I loved that the girls of this cast were in no way pidgeon-holed as well. Youd be forgiven of thinking Yui as a typical tsundere initially, but when her standoffish nature to the boys is revealed it is given all the seriousness and weight it deserved. Iori starts out with almost a K-On! type personality, but as her life is slowly revealed we come to understand why it feels so two dimensional. Last, but certainly not least for both Life and I, was Inaba. From the very get-go I loved Inaba’s character. It’s hard to find characters in your average high school drama that actually act with a bit of reason, but week in and week out Inaba was a rock of rationality for the group to cling to. That only made situations tenser when even the level-headed Inaba started to break. One can also not thank Inaba enough for her constant contributions towards my total lack of tact or professionalism through constant out of context hilarity.
With episodes unreleased, but a storyline tied up, it’s easy to see why I call these impressions only final-ish. With the past announcement of 17 episodes as well as the teaser frame at the end of this episode, don’t be surprised if you see me giving a final look at this show all over again.
Lifesong’s Final Impressions: Kokoro Connect proved to be one of the highlights of the last season for me. I’m just as tired of the school club thing as the next guy, but Kokoro managed to be more than it’s club setting would imply. Instead of the boring school life things we have all come to expect from club room anime, Kokoro gave us a heavy dose of existentialism, and did so in way that was in my opinion. both clever and amusing.

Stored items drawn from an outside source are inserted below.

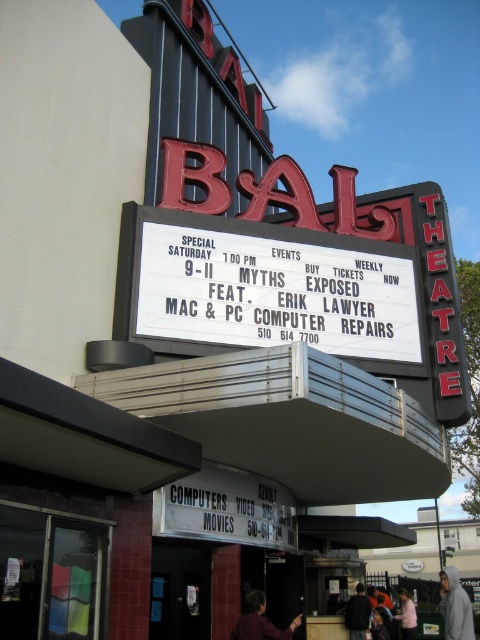 You are a theater patron standing at the entrance of Bali Theatre. You see the white matte sign at center and the white hoodie at lower right. Which object takes up more visual space in the scene?

The white hoodie at lower right takes up more visual space in the scene because the white matte sign at center occupies less space than white hoodie at lower right.

You are a theatergoer standing in front of Bali Theatre. You notice the white matte sign at center and the pink fabric shirt at lower right. Which object is bigger?

The white matte sign at center is larger in size than the pink fabric shirt at lower right. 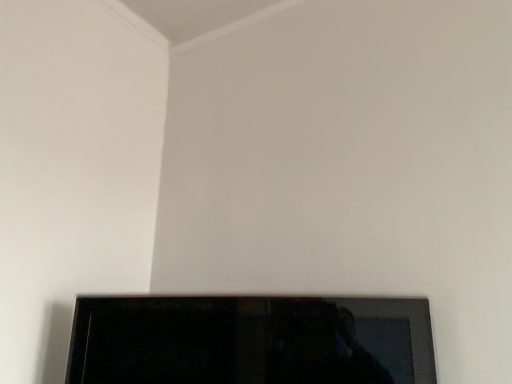 I want to click on black glossy tv at bottom, so click(x=251, y=340).

Describe the element at coordinates (251, 340) in the screenshot. The width and height of the screenshot is (512, 384). I see `black glossy tv at bottom` at that location.

Identify the location of black glossy tv at bottom. click(x=251, y=340). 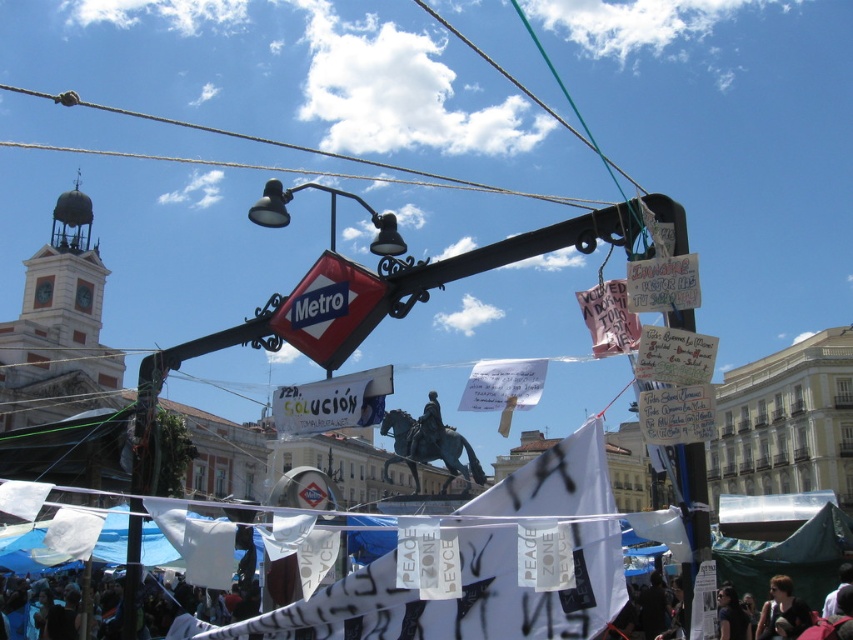 Question: Which object appears farthest from the camera in this image?

Choices:
 (A) red plastic metro sign at center
 (B) black fabric crowd at lower left
 (C) blonde hair at lower right

Answer: (C)

Question: Can you confirm if black fabric crowd at lower left is thinner than bronze statue of a man on horseback at center?

Choices:
 (A) yes
 (B) no

Answer: (B)

Question: Which of the following is the closest to the observer?

Choices:
 (A) pyautogui.click(x=170, y=612)
 (B) pyautogui.click(x=730, y=588)

Answer: (B)

Question: Which point is farther to the camera?

Choices:
 (A) (10, 589)
 (B) (320, 292)
 (C) (722, 625)

Answer: (A)

Question: Is blonde hair at lower right bigger than bronze statue of a man on horseback at center?

Choices:
 (A) no
 (B) yes

Answer: (A)

Question: Can you confirm if red plastic metro sign at center is wider than dark hair at lower right?

Choices:
 (A) no
 (B) yes

Answer: (B) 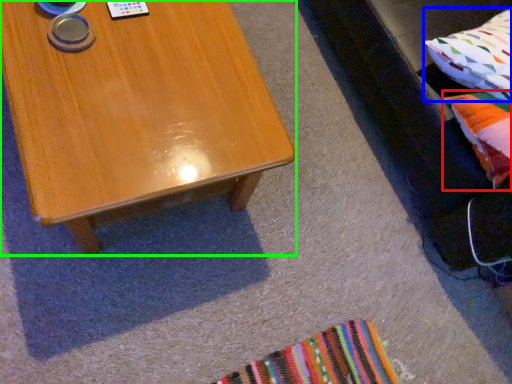 Question: Which is nearer to the pillow (highlighted by a red box)? pillow (highlighted by a blue box) or coffee table (highlighted by a green box).

Choices:
 (A) pillow
 (B) coffee table

Answer: (A) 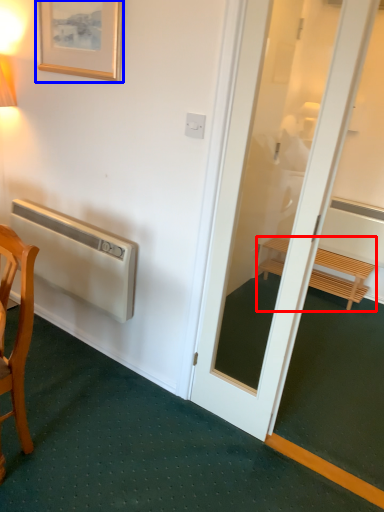 Question: Which of the following is the closest to the observer, furniture (highlighted by a red box) or picture frame (highlighted by a blue box)?

Choices:
 (A) furniture
 (B) picture frame

Answer: (B) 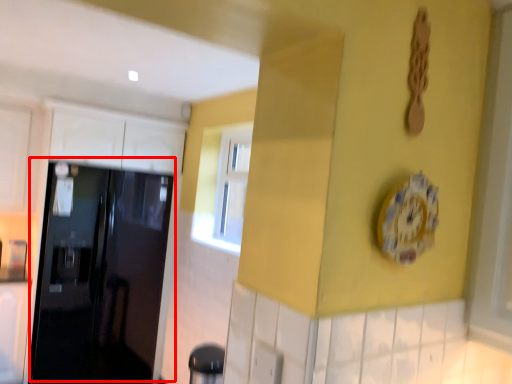 Question: In this image, where is door (annotated by the red box) located relative to clock?

Choices:
 (A) left
 (B) right

Answer: (A) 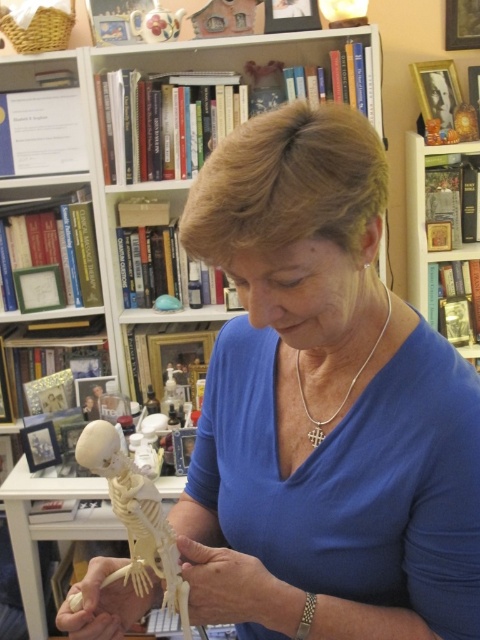 Can you confirm if translucent plastic hand at center is positioned to the left of silver cross at center?

Correct, you'll find translucent plastic hand at center to the left of silver cross at center.

Between translucent plastic hand at center and silver cross at center, which one has more height?

silver cross at center is taller.

Is point (115, 598) more distant than point (326, 420)?

No, it is not.

Locate an element on the screen. The width and height of the screenshot is (480, 640). translucent plastic hand at center is located at coordinates (105, 604).

Who is more forward, (132, 484) or (181, 572)?

Point (132, 484) is in front.

Is transparent plastic skeleton at lower left thinner than smooth skin hand at center?

In fact, transparent plastic skeleton at lower left might be wider than smooth skin hand at center.

Describe the element at coordinates (136, 518) in the screenshot. This screenshot has width=480, height=640. I see `transparent plastic skeleton at lower left` at that location.

Locate an element on the screen. transparent plastic skeleton at lower left is located at coordinates (136, 518).

Is transparent plastic skeleton at lower left smaller than translucent plastic hand at center?

No.

Does transparent plastic skeleton at lower left have a lesser width compared to translucent plastic hand at center?

Incorrect, transparent plastic skeleton at lower left's width is not less than translucent plastic hand at center's.

This screenshot has height=640, width=480. What do you see at coordinates (136, 518) in the screenshot?
I see `transparent plastic skeleton at lower left` at bounding box center [136, 518].

I want to click on transparent plastic skeleton at lower left, so click(x=136, y=518).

Kokoro had a lot of things going for, the first and most obvious being the vocal casting. Miyuki Sawashiro did an amazing job in her role as Inaba, and Aki Toyosaki pulled off her role as Inori with an incredible degree of skill as well. The entire casting is rather impressive, but those two deserve mention for an above average performance. The artwork and directing also deserve mention; Shin Onuma pulled out a real winner here.

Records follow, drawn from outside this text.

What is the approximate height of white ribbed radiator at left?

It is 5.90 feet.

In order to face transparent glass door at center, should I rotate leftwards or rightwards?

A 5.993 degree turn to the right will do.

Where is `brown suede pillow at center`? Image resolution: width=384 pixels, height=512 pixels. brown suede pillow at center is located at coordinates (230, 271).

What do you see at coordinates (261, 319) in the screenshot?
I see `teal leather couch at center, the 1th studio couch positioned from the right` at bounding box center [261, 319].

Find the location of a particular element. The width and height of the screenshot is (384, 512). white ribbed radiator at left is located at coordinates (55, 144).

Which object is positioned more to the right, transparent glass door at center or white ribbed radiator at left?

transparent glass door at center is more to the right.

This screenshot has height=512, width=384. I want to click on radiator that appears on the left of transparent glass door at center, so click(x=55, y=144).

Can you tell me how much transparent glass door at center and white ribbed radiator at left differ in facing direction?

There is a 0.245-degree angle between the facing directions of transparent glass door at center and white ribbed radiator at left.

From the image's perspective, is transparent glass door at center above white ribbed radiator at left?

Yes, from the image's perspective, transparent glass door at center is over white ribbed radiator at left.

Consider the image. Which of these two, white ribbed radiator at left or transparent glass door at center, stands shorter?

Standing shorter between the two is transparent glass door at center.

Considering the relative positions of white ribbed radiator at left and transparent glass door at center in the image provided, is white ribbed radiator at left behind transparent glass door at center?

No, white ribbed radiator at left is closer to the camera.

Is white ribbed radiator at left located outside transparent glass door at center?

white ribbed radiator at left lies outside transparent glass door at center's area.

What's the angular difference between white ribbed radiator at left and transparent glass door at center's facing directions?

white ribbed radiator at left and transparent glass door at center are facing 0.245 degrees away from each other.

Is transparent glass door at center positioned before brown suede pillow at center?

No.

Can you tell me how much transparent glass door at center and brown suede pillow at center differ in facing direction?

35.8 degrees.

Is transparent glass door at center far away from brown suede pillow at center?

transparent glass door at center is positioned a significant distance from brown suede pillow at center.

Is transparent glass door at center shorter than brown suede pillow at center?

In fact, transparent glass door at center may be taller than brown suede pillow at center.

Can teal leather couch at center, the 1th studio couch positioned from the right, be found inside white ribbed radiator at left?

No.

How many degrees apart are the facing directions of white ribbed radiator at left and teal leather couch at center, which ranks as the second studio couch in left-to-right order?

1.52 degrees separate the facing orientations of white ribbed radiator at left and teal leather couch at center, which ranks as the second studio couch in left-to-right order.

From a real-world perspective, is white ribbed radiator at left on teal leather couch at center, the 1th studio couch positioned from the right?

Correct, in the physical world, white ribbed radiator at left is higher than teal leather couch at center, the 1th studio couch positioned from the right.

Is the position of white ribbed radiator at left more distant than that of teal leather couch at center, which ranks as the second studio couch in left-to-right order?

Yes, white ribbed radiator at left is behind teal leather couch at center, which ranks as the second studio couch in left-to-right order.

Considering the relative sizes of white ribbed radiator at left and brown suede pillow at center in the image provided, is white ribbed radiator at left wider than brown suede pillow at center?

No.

As much as I enjoyed Kokoro Connect I am a bit disappointed to see several plot lines left open. As someone who has fallen for the cast I am stricken with a desire to see resolution within the love triangle, and have been left incredibly curious about the back story for Heartseed, and whatever greater part he plays in the big picture; however, I have also been very satisfied with the way other plots have ended, and the resolution and growth that the characters have seen during this series. In particular the romance between Yoshifumi and Yui played out in a cute way that in some aspects surpassed even the protagonist, and his drama with the two leading girls.
Kokoro Connect is clearly unfinished at this point; hopefully we will see a bit more resolution when the next arc picks up. I’ve enjoyed this anime quite a bit; the existentialism is something I appreciate highly, and wish I could find more often in my fiction. I hope for, and look forward to, the day more of this becomes animated.